═══ SOURCE MATERIAL ═══

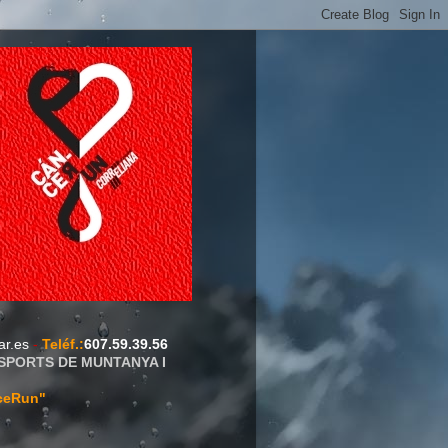
ar.es
-
Teléf.
:
607.59.39.56
ESPORTS DE MUNTANYA I
ceRun"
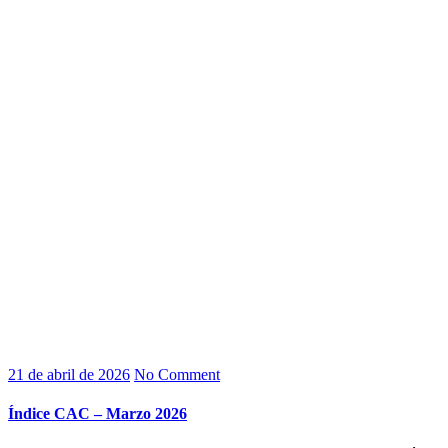
21 de abril de 2026
No Comment
Índice CAC – Marzo 2026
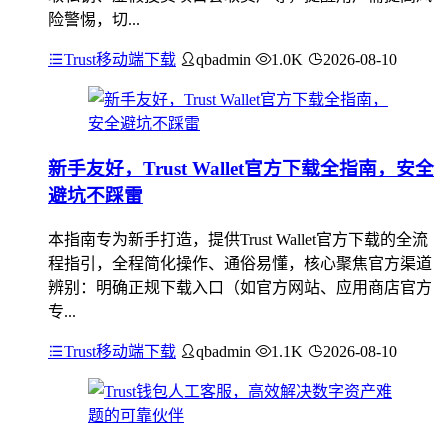
险警惕，切...
Trust移动端下载
qbadmin
1.0K
2026-08-10
新手友好，Trust Wallet官方下载全指南，安全
避坑不踩雷
本指南专为新手打造，提供Trust Wallet官方下载的全流
程指引，全程简化操作、通俗易懂，核心聚焦官方渠道
辨别：明确正规下载入口（如官方网站、应用商店官方
专...
Trust移动端下载
qbadmin
1.1K
2026-08-10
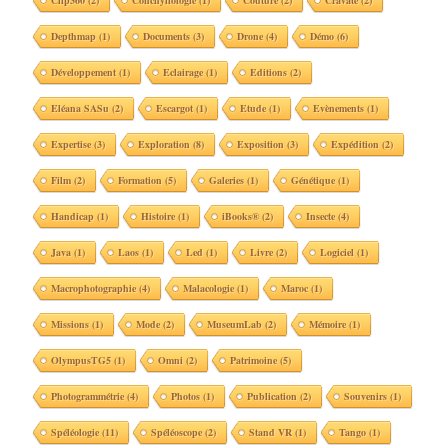
Clip360
(2)
Conchyliologie
(1)
Couture
(2)
Cravate
(2)
Depthmap
(1)
Documents
(3)
Drone
(4)
Démo
(6)
Développement
(1)
Eclairage
(1)
Editions
(2)
Eléana SASu
(2)
Escargot
(1)
Etude
(1)
Evènements
(1)
Expertise
(3)
Exploration
(8)
Exposition
(3)
Expédition
(2)
Film
(2)
Formation
(5)
Galeries
(1)
Génétique
(1)
Handicap
(1)
Histoire
(1)
iBooks®
(2)
Insecte
(4)
Java
(1)
Laos
(1)
Led
(1)
Livre
(2)
Logiciel
(1)
Macrophotographie
(4)
Malacologie
(1)
Maroc
(1)
Missions
(1)
Mode
(2)
MuseumLab
(2)
Mémoire
(1)
OlympusTG5
(1)
Omni
(2)
Patrimoine
(5)
Photogrammétrie
(4)
Photos
(1)
Publication
(2)
Souvenirs
(1)
Spéléologie
(11)
Spéléoscope
(2)
Stand VR
(1)
Tango
(1)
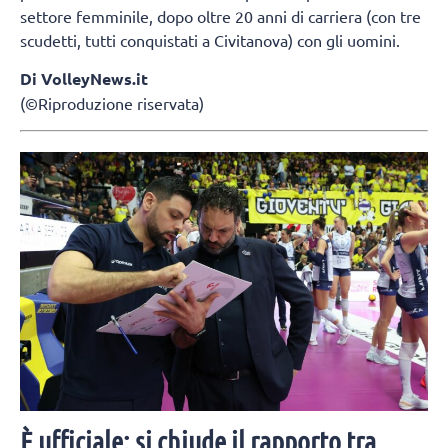
settore femminile, dopo oltre 20 anni di carriera (con tre
scudetti, tutti conquistati a Civitanova) con gli uomini.
Di VolleyNews.it
(©Riproduzione riservata)
È ufficiale: si chiude il rapporto tra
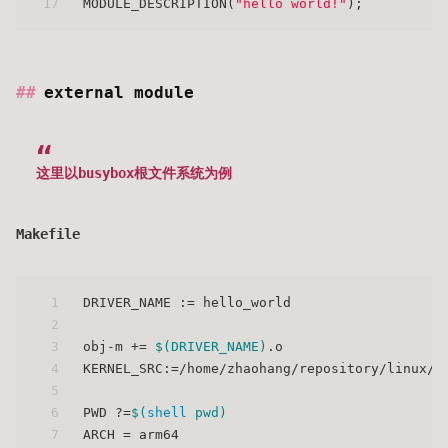
17
MODULE_DESCRIPTION(
"hello world!"
);
external module
这里以busybox根文件系统为例
Makefile
1
DRIVER_NAME := hello_world
2
3
obj-m += 
$(DRIVER_NAME)
.o
4
KERNEL_SRC:=/home/zhaohang/repository/linux/l
5
6
PWD ?=
$(
shell
 pwd)
7
ARCH = arm64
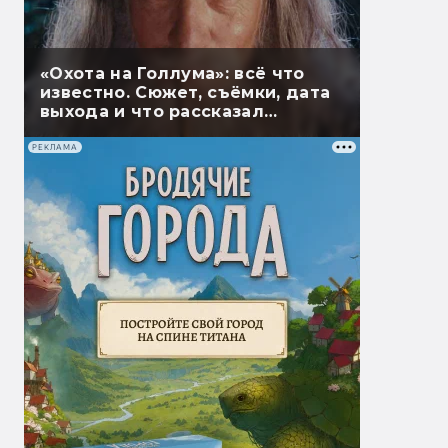
«Охота на Голлума»: всё что
известно. Сюжет, съёмки, дата
выхода и что рассказал
Гэндальф
РЕКЛАМА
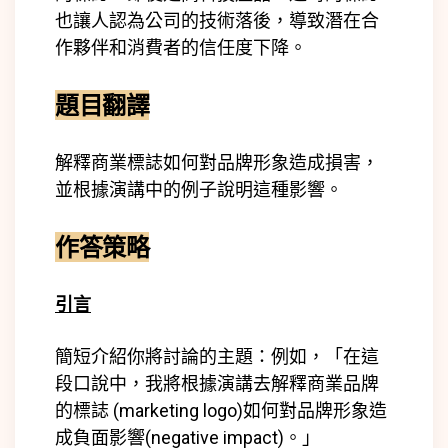
也讓人認為公司的技術落後，導致潛在合
作夥伴和消費者的信任度下降。
題目翻譯
解釋商業標誌如何對品牌形象造成損害，
並根據演講中的例子說明這種影響。
作答策略
引言
簡短介紹你將討論的主題：例如，「在這
段口說中，我將根據演講去解釋商業品牌
的標誌 (marketing logo)如何對品牌形象造
成負面影響(negative impact)。」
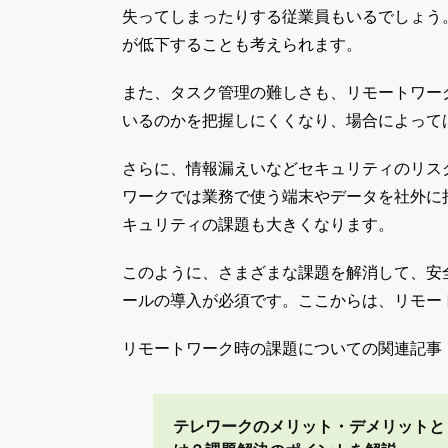
失ってしまったりする従業員もいるでしょう
が低下することも考えられます。
また、タスク管理の難しさも、リモートワー
いるのかを把握しにくくなり、場合によって
さらに、情報漏えいなどセキュリティのリス
ワークでは業務で使う端末やデータを社外に
キュリティの課題も大きくなります。
このように、さまざまな課題を解消して、安
ールの導入が必須です。ここからは、リモー
リモートワーク時の課題についての関連記事
テレワークのメリット・デメリットと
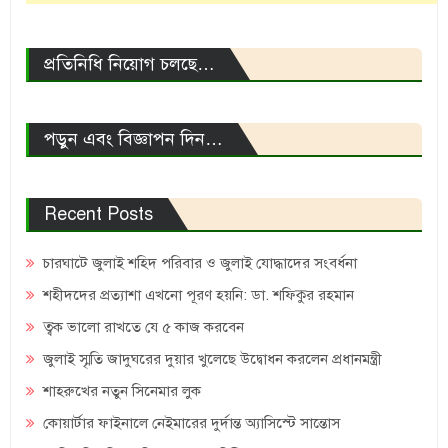
প্রতিনিধি নিয়োগ চলছে…
পড়ুন এবং বিজ্ঞাপন দিন…
Recent Posts
চারঘাটে জুলাই শহিদ পরিবার ও জুলাই যোদ্ধাদের সংবর্ধনা
শহীদদের প্রত্যাশা এখনো পূরণ হয়নি: ডা. শফিকুর রহমান
ত্বক ভালো রাখতে যে ৫ কাজ করবেন
জুলাই স্মৃতি জাদুঘরের দুয়ার খুলেছে উদ্বোধন করলেন প্রধানমন্ত্রী
শাহরুখের নতুন সিনেমার লুক
কোয়ার্টার ফাইনালে নেইমারের দুর্দান্ত অ্যাসিস্টে সান্তোস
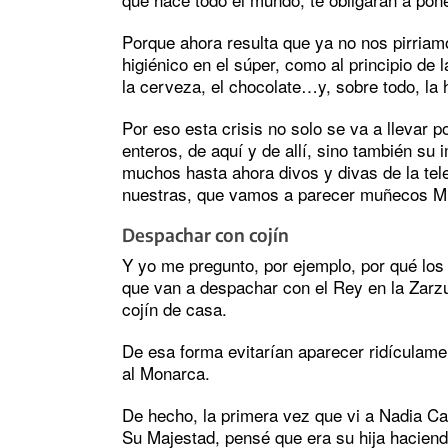
Porque ahora resulta que ya no nos pirria
higiénico en el súper, como al principio de l
la cerveza, el chocolate…y, sobre todo, la 
Por eso esta crisis no solo se va a llevar p
enteros, de aquí y de allí, sino también su 
muchos hasta ahora divos y divas de la tel
nuestras, que vamos a parecer muñecos Mi
Despachar con cojín
Y yo me pregunto, por ejemplo, por qué los 
que van a despachar con el Rey en la Zarzu
cojín de casa.
De esa forma evitarían aparecer ridículame
al Monarca.
De hecho, la primera vez que vi a Nadia C
Su Majestad, pensé que era su hija haciend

═══

* **EXERCISE**
Gather from the records above every line containing the string "ahora".

* **SOLUTION FOR THIS TASK**
Porque ahora resulta que ya no nos pirria
muchos hasta ahora divos y divas de la tel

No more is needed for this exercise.